Fear and Desire is about a party of four soldiers trapped behind enemy lines in a forested, mountainous region. They have to make their way down a river to get back to their side, but their hasty capture of a young civilian woman and their discovery of an enemy general in a small nearby airstrip complicate their plans. The narrative is deliberately symbolic. Although the Korean War of the early 1950s was likely in Kubrick’s mind when conceiving Fear and Desire, an omniscient narrator informs the audience at the start of the movie that this could be any war, these could be any soldiers:

There is war in this forest. Not a war that has been fought, or one that will be, but any war. And the enemies who struggle here do not exist, unless we call them into being. This forest, then, and all that happens now is outside history. Only the unchanging shapes of fear—and doubt—and death—are from our world. These soldiers that you see keep our language and our time, but have no other country but the mind.

The film is thematically ambitious yet simplistic in its overt interests. The allegorical design is intriguing but, with such framing narration, it’s also overstated.

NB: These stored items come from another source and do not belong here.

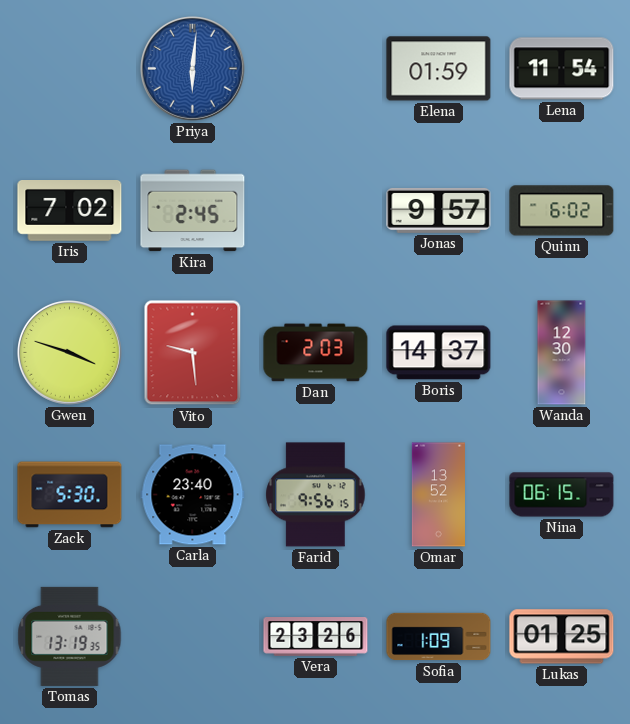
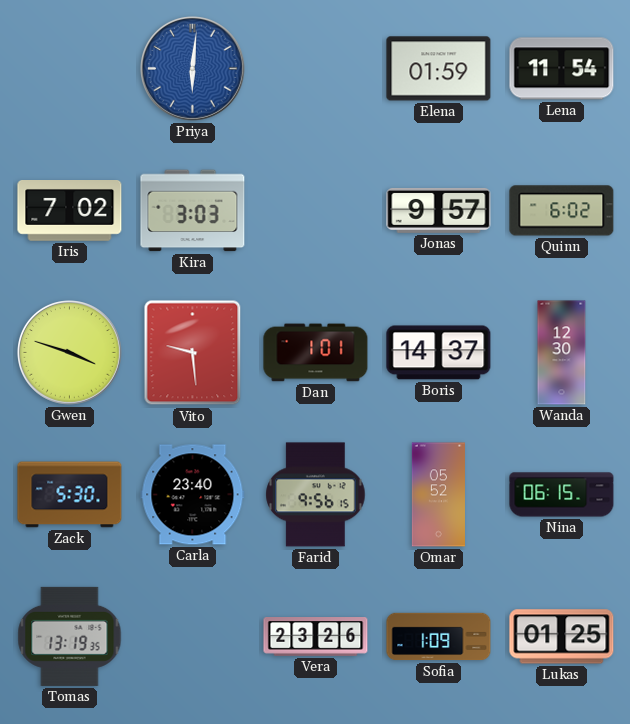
Kira: 2:45 -> 3:03
Dan: 2:03 -> 1:01
Omar: 13:52 -> 05:52
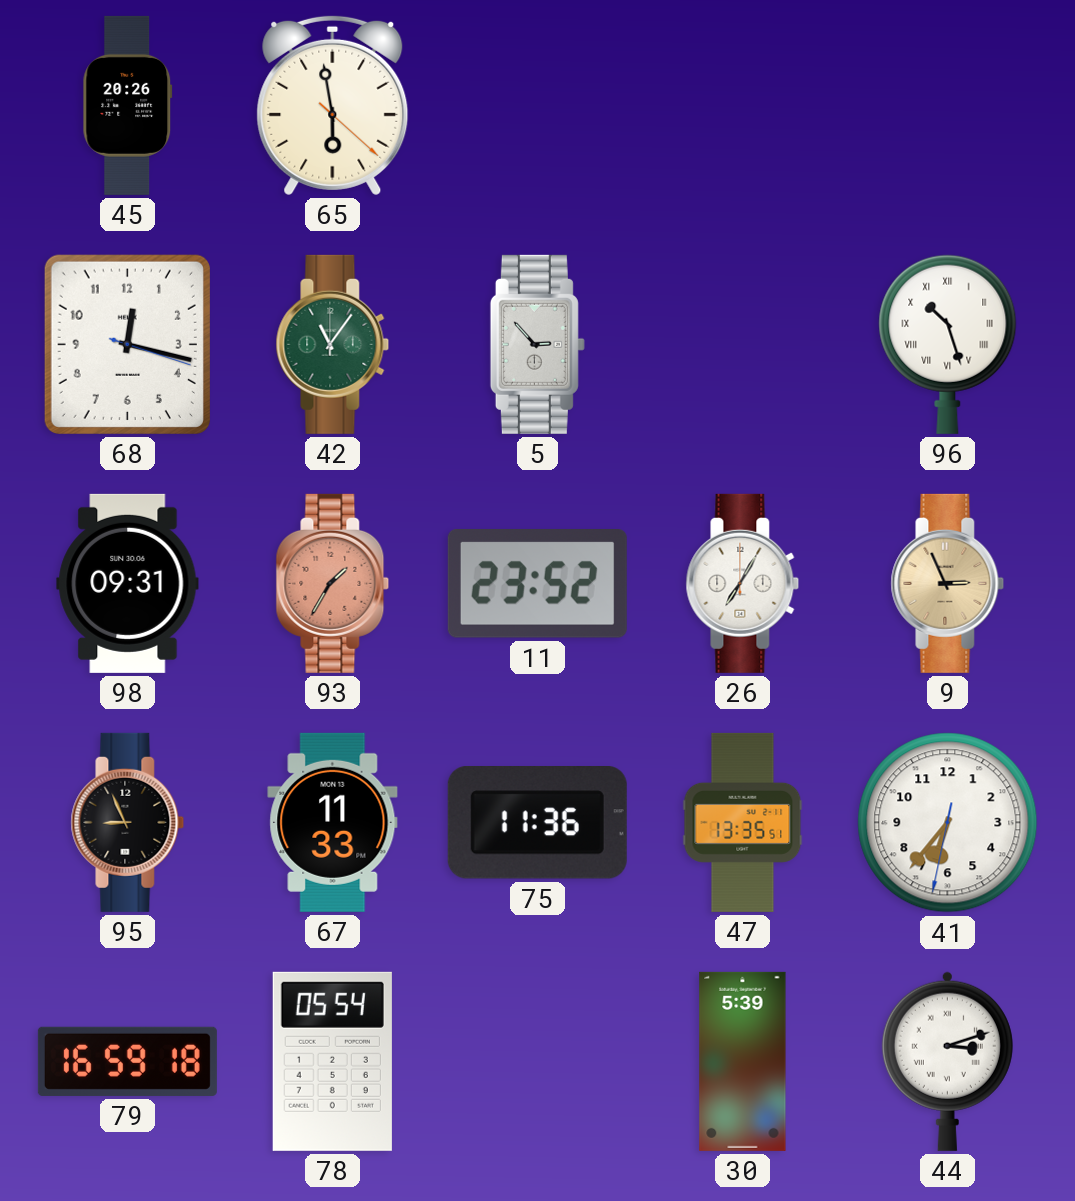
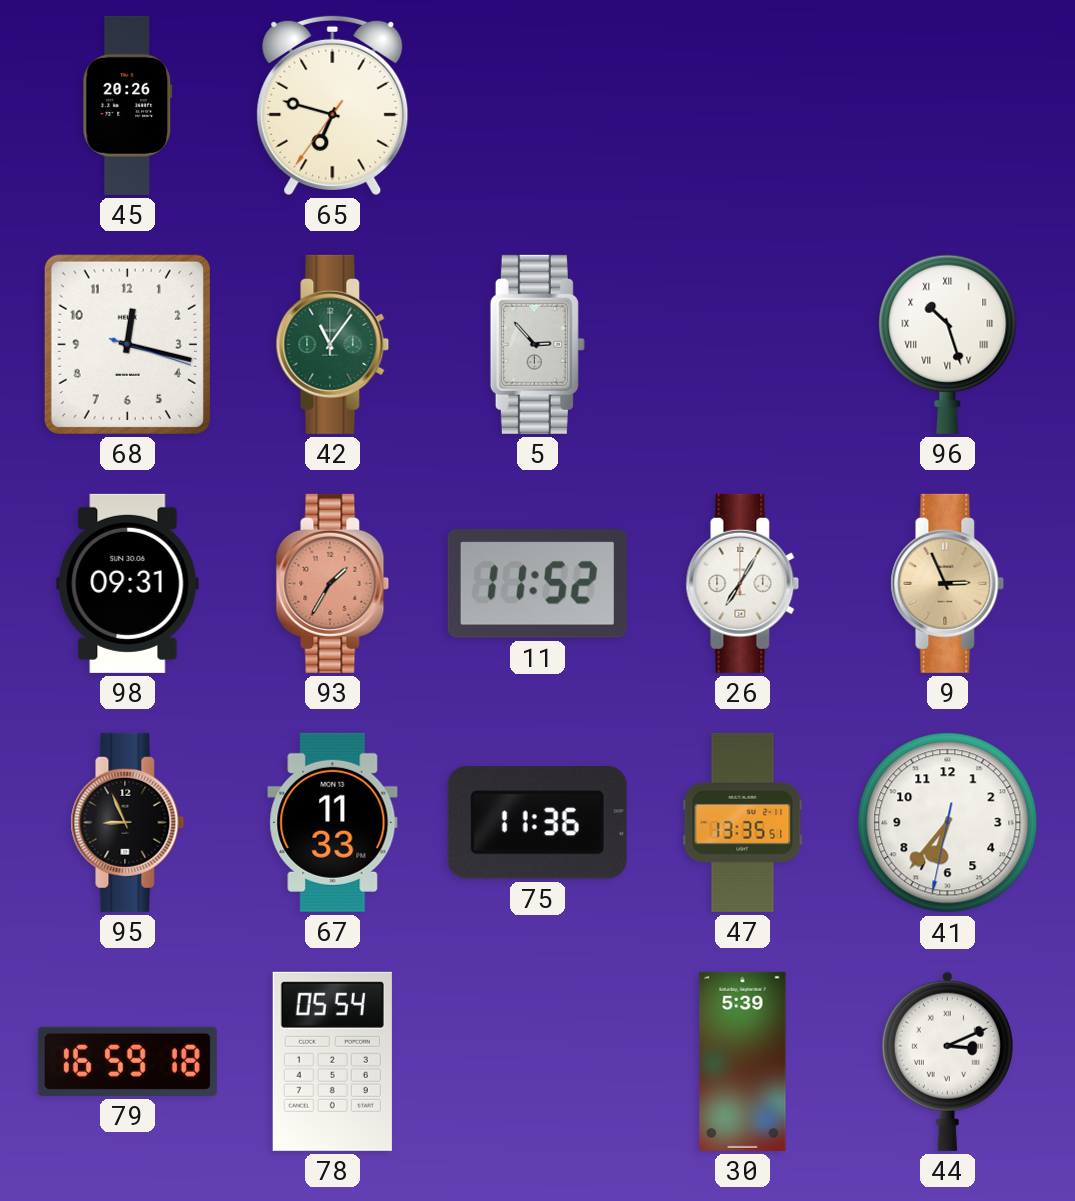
65: 5:58 -> 6:47
11: 23:52 -> 11:52
44: 3:12 -> 3:11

This raises the question of whether Kubrick recognized this defect in the film and accordingly altered his approach to themes in later works, moving towards greater detachment and irony. As a story, the movie fails to maintain the viewer’s interest; it’s only compelling in pieces rather than as a whole.

One interesting choice is the voice-over narration from multiple characters, as they reveal their fears and desires in interior monologues. The approach is on-the-nose and contrived in execution, but it’s an intriguing experiment that anticipates the depth and complexity of Terrence Malick’s use of internal monologue in the war genre in The Thin Red Line (1998).

Produced for somewhere between $10,000 and $50,000 (reports vary), Kubrick served as cinematographer and editor in addition to director and producer. As a first film, there are some technical choices that are either deficient in execution or poorly chosen. In particular, the film frequently breaks the 180-degree rule, but without apparent reason. If Kubrick was choosing to do so in order to disorient the viewer, it works, but it also seems slipshod, rather than conscious and planned. The frequent use of close-up shots is more effective, and reminds me of the work of Carl Theodor Dreyer in The Passion of Joan of Arc (1928) and other silent films.

The editing is also a mixed bag. Some of the cuts seem delayed and awkward, but other times Kubrick constructs brilliant montages, particularly the party’s attack on a hut, which rapidly intercuts close-ups of attackers’ and victims’ faces with agonized hands and destroyed objects. The victims’ hands crushing the food they were recently eating and the spilled bowls are vivid images and capture the horror of killing without the common use of blood or gore to horrify. It’s also another example of how the film seems to formally hearken back to silent films. Apparently, Kubrick initially planned to make the film silent to keep costs down, but later changed his mind.

The acting can be overwrought, playing as the work of stage players who haven’t toned down their acting, still playing to the cheap seats at the back instead of for the abundance of close-ups. The lead commander, Kenneth Harp, has perhaps the most mid-century American “officer-like” voice I’ve ever heard. The young Paul Mazursky, who later became a director, plays the young soldier who loses his mind, but it’s a pretty overdone affair. Frank Silvera, who plays the gruff Mack, does a better job of seeming like a real human being. The constraints of an ultra-low budget meant that the five players play everyone, which actually contributes to one of film’s themes: that “the enemies who struggle here do not exist, unless we call them into being.” Already in Fear and Desire, Kubrick’s interest in war more as an internal conflict is present.   

Kubrick, ever the expert photographer, captures a few artfully composed shots. Early on, the soldiers walk across the screen on march. Two dark trees trunks stand as pillars on either side. Another cuts across. It’s the kind of perfect framing that became his hallmark. It’s also an example of how, despite Kubrick’s efforts to suppress the film, Fear and Desire is more Kubrick than he perhaps ever wanted to admit.